Universal Truths

Published on April 18, 2016
It is almost startling to realize how many of the EM challenges and opportunities in many countries mirror those in other countries. We are much more connected in these struggles than we may realize.

I recently traveled 42 hours from the US to Mandalay, Myanmar to attend the Myanmar Emergency Medicine Updates Symposium, organized and sponsored by the University of Medicine, Mandalay. Myanmar (formerly Burma) is in the very early stages of EM system development. The students and physicians here are bright, energetic, enthusiastic, and they are very interested in improving patient care and medical education, and in collaborating with “outside” EM entities. The first EM post-medical school training programs, preliminary certification and “grandfathering certification,” and an emergency physicians organization have all begun.

That said, one of my strongest take-aways from this trip was observing how similar the struggles facing emergency medicine are in varied corners of the world. Take policy and administration, for instance. In Myanmar, there is a lack of appreciation for the true breadth and depth of the specialty by government officials and hospital and medical school administrators. There’s also a lack of understanding of the specialty and fear of its implementation by the other medical specialties. Sound familiar?

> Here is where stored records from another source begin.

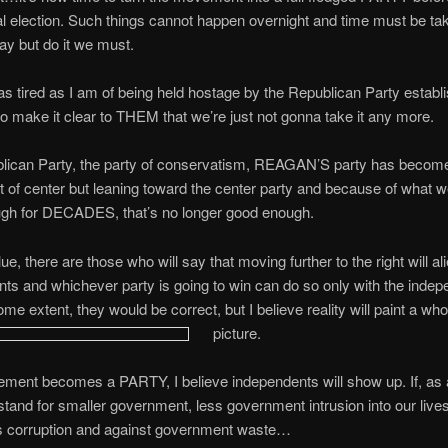
al election. Such things cannot happen overnight and time must be tak
way but do it we must.
 as tired as I am of being held hostage by the Republican Party establ
 make it clear to THEM that we’re just not gonna take it any more.
lican Party, the party of conservatism, REAGAN’S party has become 
ht of center but leaning toward the center party and because of what 
ugh for DECADES, that’s no longer good enough.
ue, there are those who will say that moving further to the right will al
ts and whichever party is going to win can do so only with the indep
me extent, they would be correct, but I believe reality will paint a whol
picture.
ement becomes a PARTY, I believe independents will show up. If, as 
stand for smaller government, less government intrusion into our lives
ss corruption and against government waste…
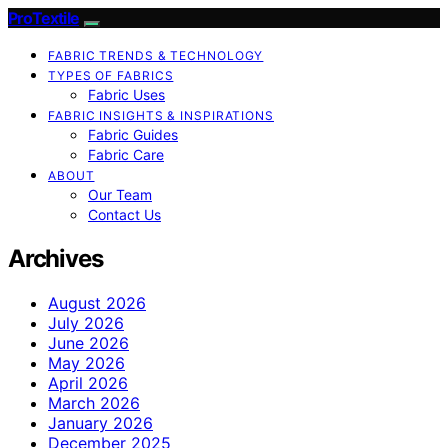
ProTextile
FABRIC TRENDS & TECHNOLOGY
TYPES OF FABRICS
Fabric Uses
FABRIC INSIGHTS & INSPIRATIONS
Fabric Guides
Fabric Care
ABOUT
Our Team
Contact Us
Archives
August 2026
July 2026
June 2026
May 2026
April 2026
March 2026
January 2026
December 2025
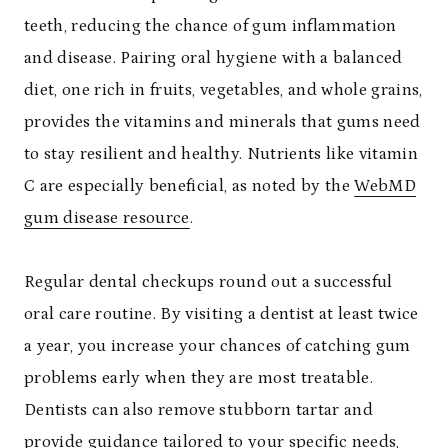
teeth, reducing the chance of gum inflammation
and disease. Pairing oral hygiene with a balanced
diet, one rich in fruits, vegetables, and whole grains,
provides the vitamins and minerals that gums need
to stay resilient and healthy. Nutrients like vitamin
C are especially beneficial, as noted by the
WebMD
gum disease resource
.
Regular dental checkups round out a successful
oral care routine. By visiting a dentist at least twice
a year, you increase your chances of catching gum
problems early when they are most treatable.
Dentists can also remove stubborn tartar and
provide guidance tailored to your specific needs,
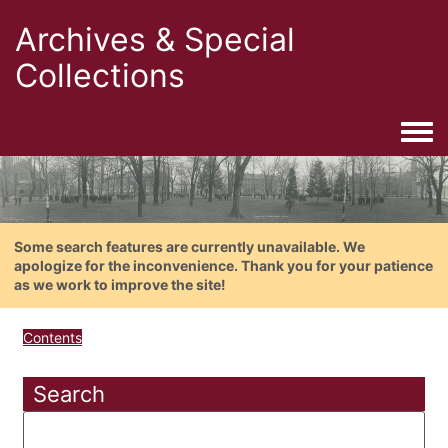
Archives & Special
Collections
Togg
Some search features are currently unavailable. We
apologize for the inconvenience. Thank you for your patience
as we work to improve the site!
Contents
Search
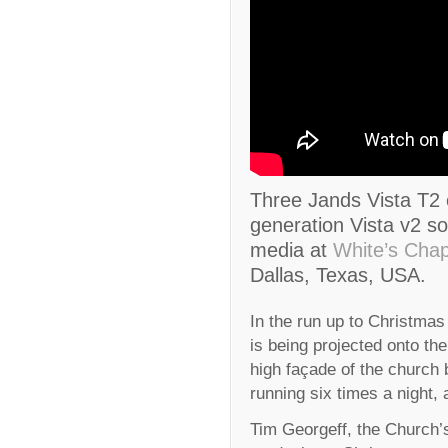
Three Jands Vista T2 
generation Vista v2 sof
media at
White’s Chap
Dallas, Texas, USA.
In the run up to Christmas
is being projected onto the
high façade of the church 
running six times a night, 
Tim Georgeff, the Church’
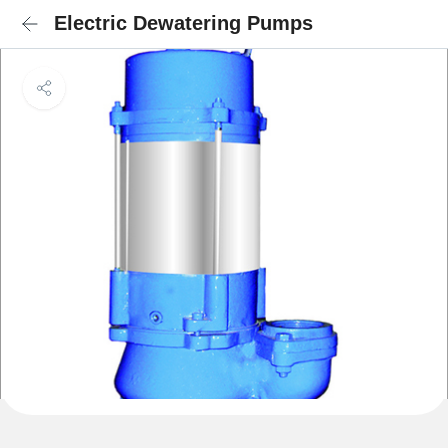
Electric Dewatering Pumps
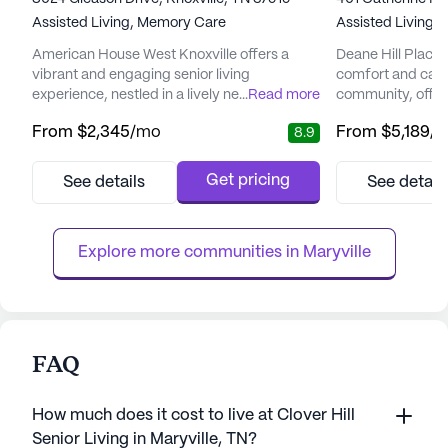
Assisted Living,
Memory Care
Assisted Living,
American House West Knoxville offers a
Deane Hill Place 
vibrant and engaging senior living
comfort and care i
experience, nestled in a lively neighborhood
...
Read more
community, offeri
teeming with conveniences and natural
environment for it
From
$2,345
/mo
From
$5,189
/
8.9
beauty. This community is thoughtfully
vibrant neighbor
designed to provide residents with a warm
designed to cater
and welcoming environment, featuring
seniors, ensuring 
Get pricing
See details
See detail
beautifully appointed apartments and a host
home. The presenc
of amenities that cater to diverse interests
nurse provides cl
and needs. Residents can enjoy seren...
coordination of ca
Explore more communities in 
Maryville
FAQ
How much does it cost to live at Clover Hill
Senior Living in Maryville, TN?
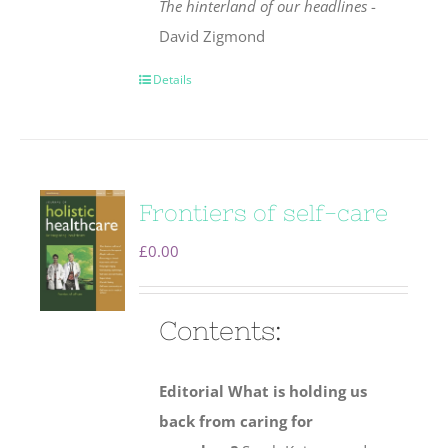
The hinterland of our headlines
-
David Zigmond
Details
Frontiers of self-care
£
0.00
Contents:
Editorial
What is holding us
back from caring for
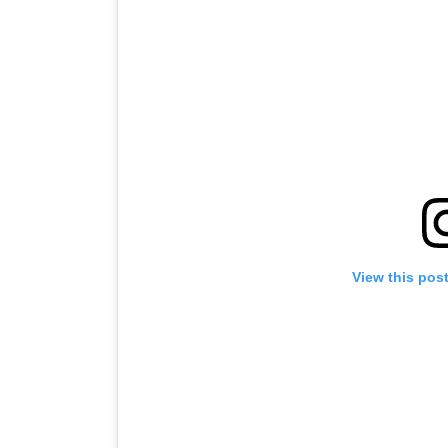
View this pos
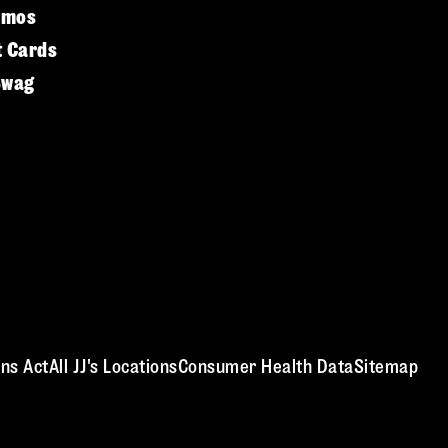
omos
t Cards
Swag
ns Act
All JJ's Locations
Consumer Health Data
Sitemap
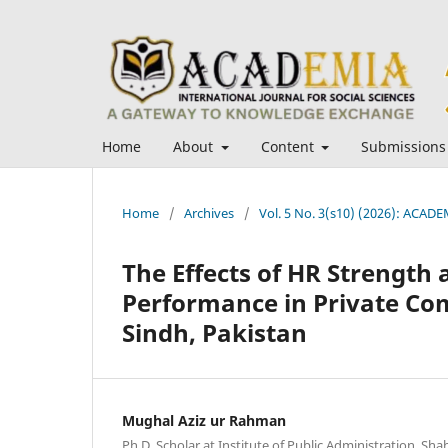
Home
About
Content
Submissions
Home
/
Archives
/
Vol. 5 No. 3(s10) (2026): ACADEM
The Effects of HR Strength 
Performance in Private Com
Sindh, Pakistan
Mughal Aziz ur Rahman
Ph.D. Scholar at Institute of Public Administration, Shah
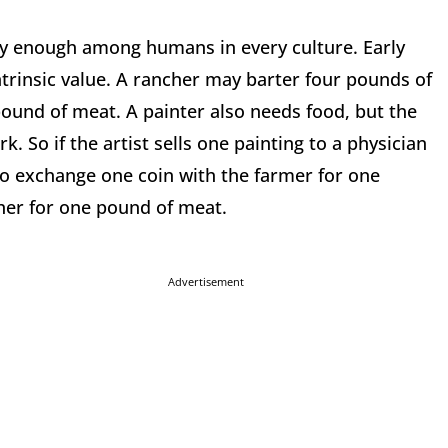
ly enough among humans in every culture. Early
trinsic value. A rancher may barter four pounds of
ound of meat. A painter also needs food, but the
 So if the artist sells one painting to a physician
 to exchange one coin with the farmer for one
her for one pound of meat.
Advertisement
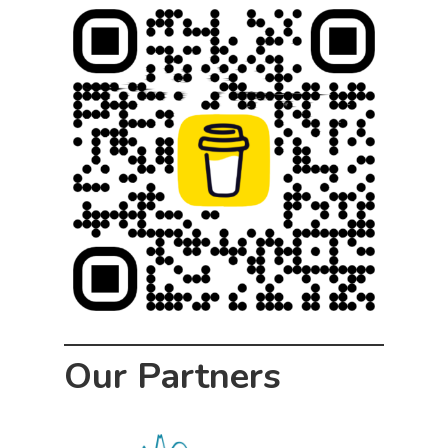
Our Partners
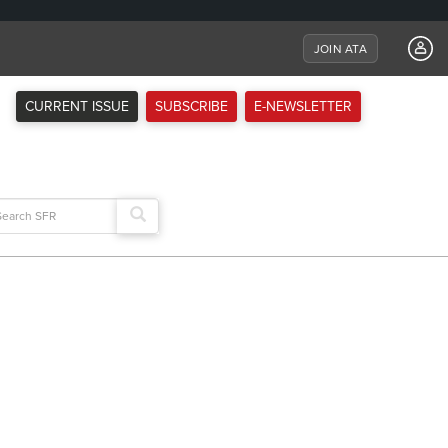
JOIN ATA
CURRENT ISSUE
SUBSCRIBE
E-NEWSLETTER
arch
:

Within the treatment setting, patients with multisystem or complex problems can receive fragmented care because of reliance on the multispecialty care delivery model, while others are routed to specific hospital specialists (some based in single specialty hospitals) based on presumptive chief complaint. Ambulance personnel have no medical training and just transport patients, and there is no defined trauma care specialty.

Like so many other regions, Myanmar has funding and resource limitations (non-availability of some medications such as tPA and some lab tests such as venous carboxyhemoglobin, for example). Doctors working in the publicly-funded health facilities leave their public health facility in the afternoon to go work at a private healthcare facility in the afternoon and evening (where they make most of their income). Finally, there is little or no EM training in medical schools, and there are few senior mentors for training in the specialty.

It is almost startling to realize how many of the EM challenges and opportunities in a place like Myanmar mirror those in other countries. We are much more connected in these struggles than we may realize.